Fot. Hans Scherhaufer
Über die Bedeutung der Sprache in Zeiten der neuen, europäischen politischen Realität diskutierten die Teilnehmer der Podiumsdiskussion „Populismus, Migration und das postfaktische Zeitalter“. Trotz der unterschiedlichen Herangehensweisen an das Thema, waren sich alle darüber einig, dass die Journalisten die Verantwortung für ihre Worte tragen.
Die Teilnehmerin Alice Lanzke von „Neue Deutsche Medienmacher“ (NdM) hob das Phänomen des „neuen Bewusstseins“ im Kontext der journalistischen Arbeit hervor. Dies hänge mit den Veränderungen im Europa der letzten Jahre zusammen. Lanzke, die sich tagtäglich mit dem Problem der Sprache des Hasses auseinandersetzt, ist der Meinung, dass die Benennung von kontroversen Phänomenen gesellschaftlichen Widerhall findet. Grundlage für das Verstehen der zeitgenössischen Mediensprache sei ein „Glossar“, das von NdM herausgegeben wird. Das Wörterbuch soll die Unterschiede zwischen den Begriffen erklären, die in der öffentlichen Debatte auftreten. Es geht um die konkrete Benutzung und Definition der Wörter „Immigrant“, „Emigrant“, „Flüchtling“ usw.

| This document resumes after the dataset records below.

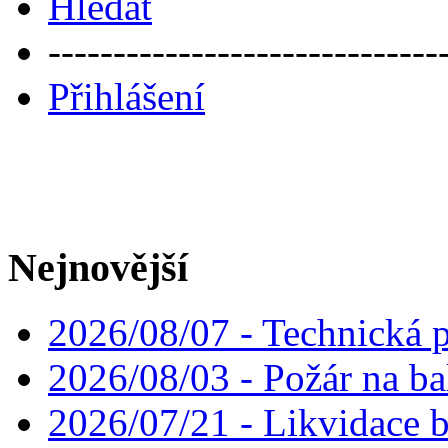
Hledat
------------------------------
Přihlášení
Nejnovější
2026/08/07 - Technická p
2026/08/03 - Požár na ba
2026/07/21 - Likvidace 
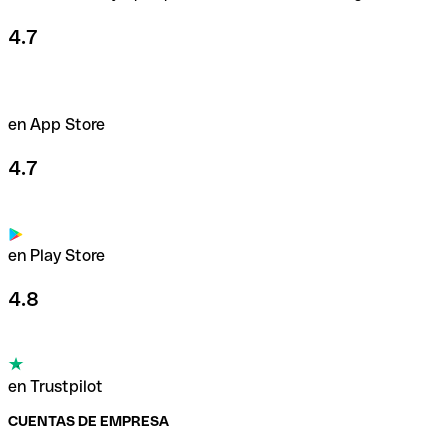
4.7
en App Store
4.7
en Play Store
4.8
en Trustpilot
CUENTAS DE EMPRESA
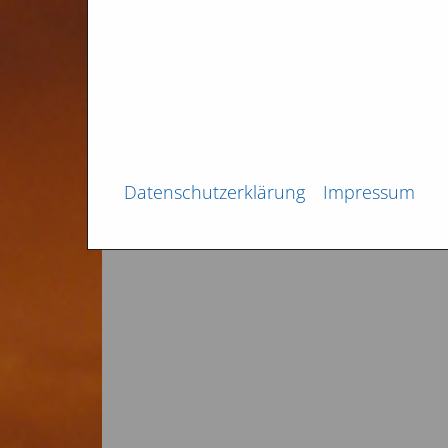
verl
Somi
Januar 2020
Datenschutzerklärung
Impressum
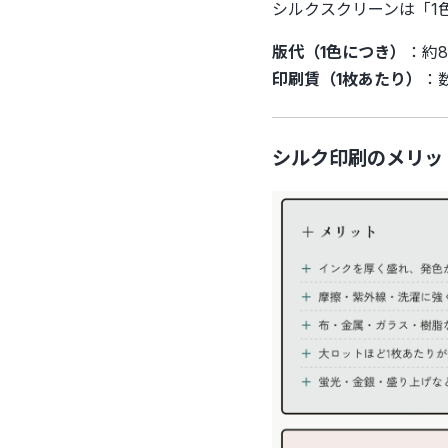
シルクスクリーンは「1
版代（1色につき）
：約8
印刷賃（1枚あたり）
：
シルク印刷のメリッ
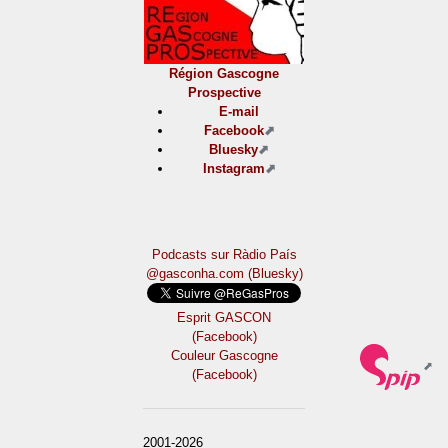
Région Gascogne
Prospective
E-mail
Facebook
Bluesky
Instagram
Podcasts sur Ràdio País
@gasconha.com (Bluesky)
Esprit GASCON
(Facebook)
Couleur Gascogne
(Facebook)
2001-2026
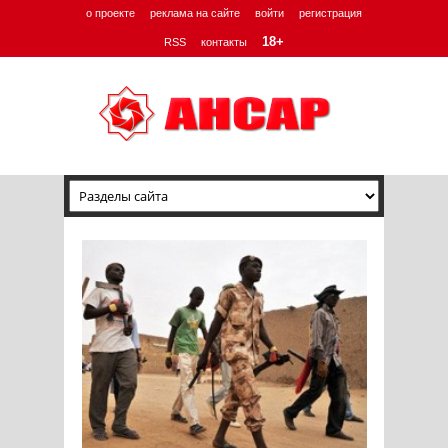
о проекте
реклама на сайте
войти
регистрация
18+
RSS
контакты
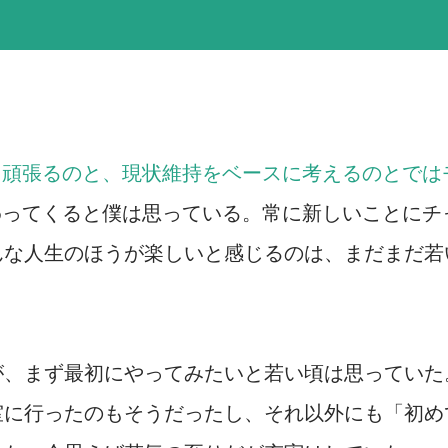
て頑張るのと、現状維持をベースに考えるのとでは
わってくると僕は思っている。常に新しいことにチ
んな人生のほうが楽しいと感じるのは、まだまだ若
が、まず最初にやってみたいと若い頃は思っていた
室に行ったのもそうだったし、それ以外にも「初め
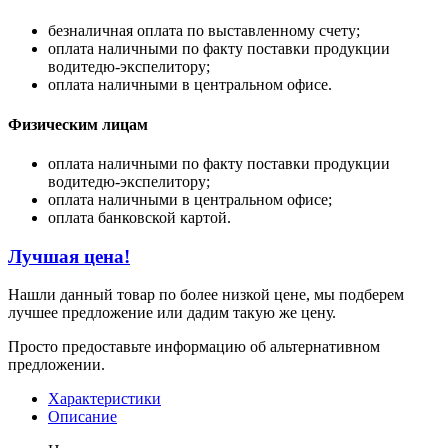
безналичная оплата по выставленному счету;
оплата наличными по факту поставки продукции
водитедю-экспелитору;
оплата наличными в центральном офисе.
Физическим лицам
оплата наличными по факту поставки продукции
водитедю-экспелитору;
оплата наличными в центральном офисе;
оплата банковской картой.
Лучшая цена!
Нашли данный товар по более низкой цене, мы подберем
лучшее предложение или дадим такую же цену.
Просто предоставьте информацию об альтернативном
предложении.
Характеристики
Описание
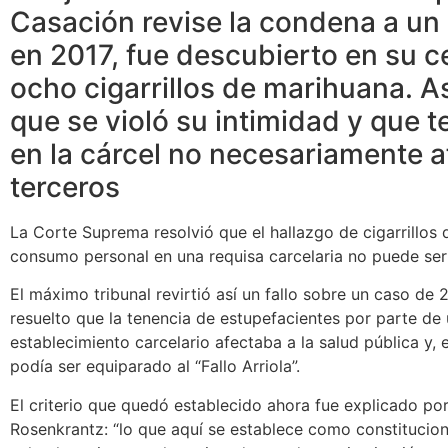
Casación revise la condena a un
en 2017, fue descubierto en su c
ocho cigarrillos de marihuana. 
que se violó su intimidad y que 
en la cárcel no necesariamente a
terceros
La Corte Suprema resolvió que el hallazgo de cigarrillos
consumo personal en una requisa carcelaria no puede ser
El máximo tribunal revirtió así un fallo sobre un caso de 
resuelto que la tenencia de estupefacientes por parte de
establecimiento carcelario afectaba a la salud pública y,
podía ser equiparado al “Fallo Arriola”.
El criterio que quedó establecido ahora fue explicado por
Rosenkrantz: “lo que aquí se establece como constitucion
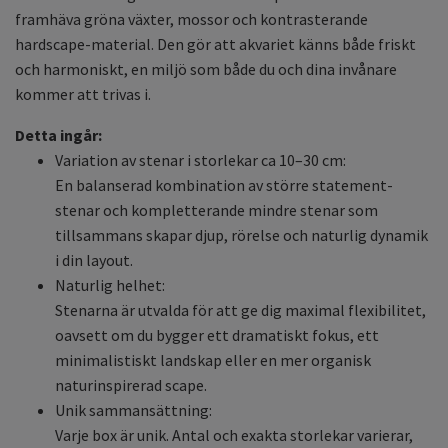
framhäva gröna växter, mossor och kontrasterande
hardscape-material. Den gör att akvariet känns både friskt
och harmoniskt, en miljö som både du och dina invånare
kommer att trivas i.
Detta ingår:
Variation av stenar i storlekar ca 10–30 cm:
En balanserad kombination av större statement-
stenar och kompletterande mindre stenar som
tillsammans skapar djup, rörelse och naturlig dynamik
i din layout.
Naturlig helhet:
Stenarna är utvalda för att ge dig maximal flexibilitet,
oavsett om du bygger ett dramatiskt fokus, ett
minimalistiskt landskap eller en mer organisk
naturinspirerad scape.
Unik sammansättning:
Varje box är unik. Antal och exakta storlekar varierar,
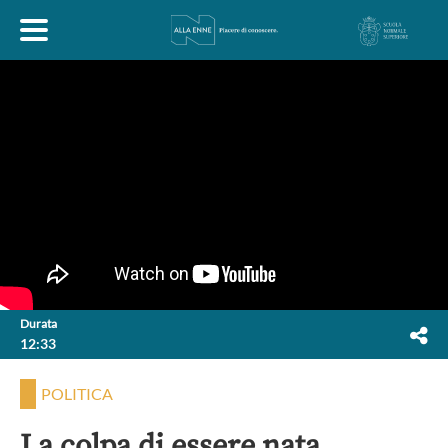
HOME
ESPLORA
ABOUT
ARTE
ECONOMIA
FILOSOFIA
Durata
12:33
LETTERATURA
MONDO ANTICO
MUSICA
POLITICA
POLITICA
SCIENZE
SOCIETÀ
STORIA
La colpa di essere nata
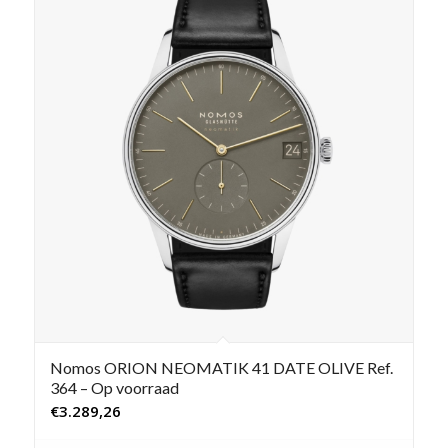
Nomos ORION NEOMATIK 41 DATE OLIVE Ref.
364 – Op voorraad
€
3.289,26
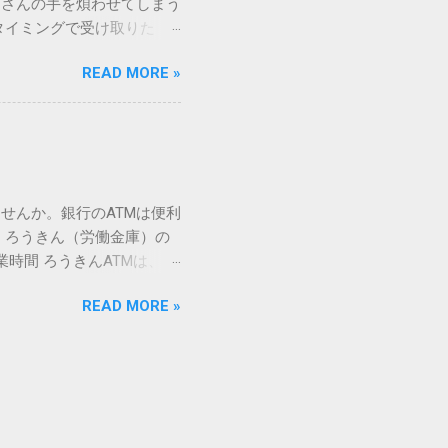
ーさんの手を煩わせてしまう
を直接指定すれば、確実に呼
タイミングで受け取りた
」 最も汎用性が高く、特別な
が、佐川急便の会員制サー
owsアプリケーションで使用
READ MORE »
達のストレスは驚くほど軽く
を把握する。 入力モードを「半
的なメリットを徹底解説しま
がら[X]キー**を押す。 入
、佐川急便の個人向け無料
oft Wordで非常に強力
ための基盤となるサービスで
紐付けることで、その利便
届き、不在になる前にあらか
せんか。銀行のATMは便利
」とおさらばできる理由 日
 ろうきん（労働金庫）の
、荷物の受け取り体験が一変
業時間 ろうきんATMは、利
手間すら、過去のものになり
0〜17:00 土曜・日曜・祝
や不在通知がトーク画面に直
READ MORE »
利用でき、 窓口での対応も
依頼できます。 2. 24
0〜23:00 提携ATMでは、
も、通勤電車の中でも、思
手数料と注意点 ろうきん
物が届く前に「○月○日の○
〜18:00：手数料無料または
、届く前に受取時間を変更で
）：提携ATMは利用できない場
 3-1. 入出金のスケジュ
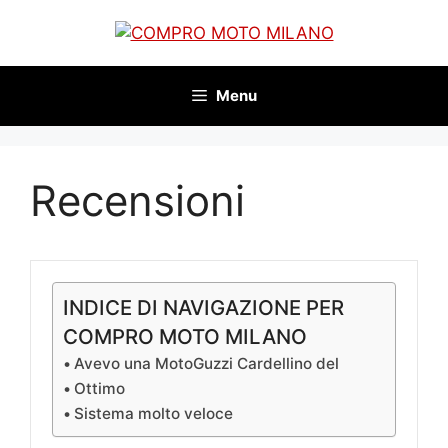
Vai
al
contenuto
Menu
Recensioni
INDICE DI NAVIGAZIONE PER
COMPRO MOTO MILANO
Avevo una MotoGuzzi Cardellino del
Ottimo
Sistema molto veloce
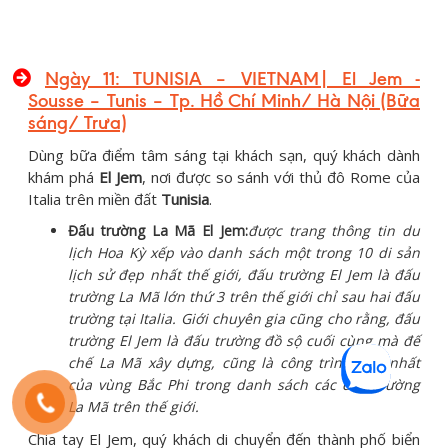
Ngày 11: TUNISIA – VIETNAM| El Jem -
Sousse – Tunis – Tp. Hồ Chí Minh/ Hà Nội (Bữa
sáng/ Trưa)
Dùng bữa điểm tâm sáng tại khách sạn, quý khách dành
khám phá
El Jem
, nơi được so sánh với thủ đô Rome của
Italia trên miền đất
Tunisia
.
Đấu trường La Mã El Jem:
được trang thông tin du
lịch Hoa Kỳ xếp vào danh sách một trong 10 di sản
lịch sử đẹp nhất thế giới, đấu trường El Jem là đấu
trường La Mã lớn thứ 3 trên thế giới chỉ sau hai đấu
trường tại Italia. Giới chuyên gia cũng cho rằng, đấu
trường El Jem là đấu trường đồ sộ cuối cùng mà đế
chế La Mã xây dựng, cũng là công trình duy nhất
của vùng Bắc Phi trong danh sách các đấu trường
La Mã trên thế giới.
Chia tay El Jem, quý khách di chuyển đến thành phố biển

„In den letzten zwei, drei Jahren, habe ich mehr darauf geachtet, wie ich schreibe“, sagte Wojciech Szymański von der Deutschen Welle. Der Journalist sagte, die Flüchtlingskrise habe wesentlichen Einfluss auf die Sprache, derer sich die Medien bedienen. Szymański unterschied den polnischen und deutschen Pressemarkt. Die Nachbarn auf der anderen Seite der Oder seien an die Mitte-Links-Perspektive gewöhnt, in Polen hingegen sei wesentlich mehr Populismus wahrzunehmen.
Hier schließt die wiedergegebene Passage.